Your assignment:
Every entry that follows must be written out exactly, apart from its pictures.

Dataset entries
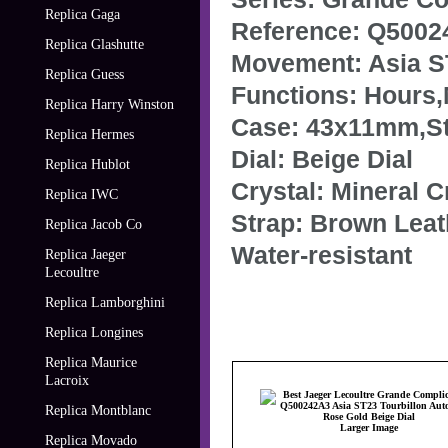
Replica Gaga
Reference: Q5002
Replica Glashutte
Movement: Asia S
Replica Guess
Functions: Hours
Replica Harry Winston
Case: 43x11mm,Sta
Replica Hermes
Dial: Beige Dial
Replica Hublot
Crystal: Mineral C
Replica IWC
Strap: Brown Leat
Replica Jacob Co
Water-resistant
Replica Jaeger
Lecoultre
Replica Lamborghini
Replica Longines
Replica Maurice
Lacroix
Replica Montblanc
Larger Image
Replica Movado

Written reply:
Replica Gaga
Reference: Q5002
Replica Glashutte
Movement: Asia S
Replica Guess
Functions: Hours
Replica Harry Winston
Case: 43x11mm,Sta
Replica Hermes
Dial: Beige Dial
Replica Hublot
Crystal: Mineral C
Replica IWC
Strap: Brown Leat
Replica Jacob Co
Water-resistant
Replica Jaeger
Lecoultre
Replica Lamborghini
Replica Longines
Replica Maurice
Lacroix
Replica Montblanc
Larger Image
Replica Movado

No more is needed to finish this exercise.